**DATA RECORDS**
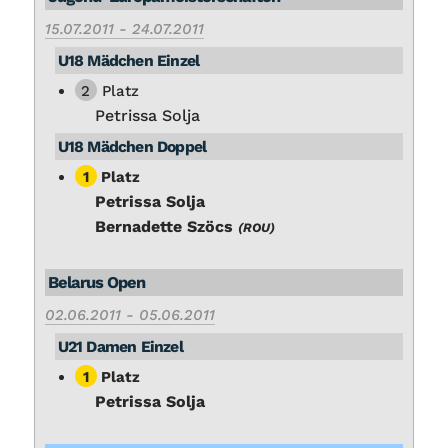
15.07.2011 - 24.07.2011
U18 Mäd­chen Ein­zel
2
Platz
Petris­sa Sol­ja
U18 Mäd­chen Dop­pel
1
Platz
Petris­sa Sol­ja
Ber­na­det­te Szöcs
(ROU)
Be­la­rus Open
02.06.2011 - 05.06.2011
U21 Da­men Ein­zel
1
Platz
Petris­sa Sol­ja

**WHAT NEEDS TO BE DONE**
Apart from the images, please copy every line of the data exactly as written.

**OUTPUT BELOW**
15.07.2011 - 24.07.2011
U18 Mäd­chen Ein­zel
2
Platz
Petris­sa Sol­ja
U18 Mäd­chen Dop­pel
1
Platz
Petris­sa Sol­ja
Ber­na­det­te Szöcs
(ROU)
Be­la­rus Open
02.06.2011 - 05.06.2011
U21 Da­men Ein­zel
1
Platz
Petris­sa Sol­ja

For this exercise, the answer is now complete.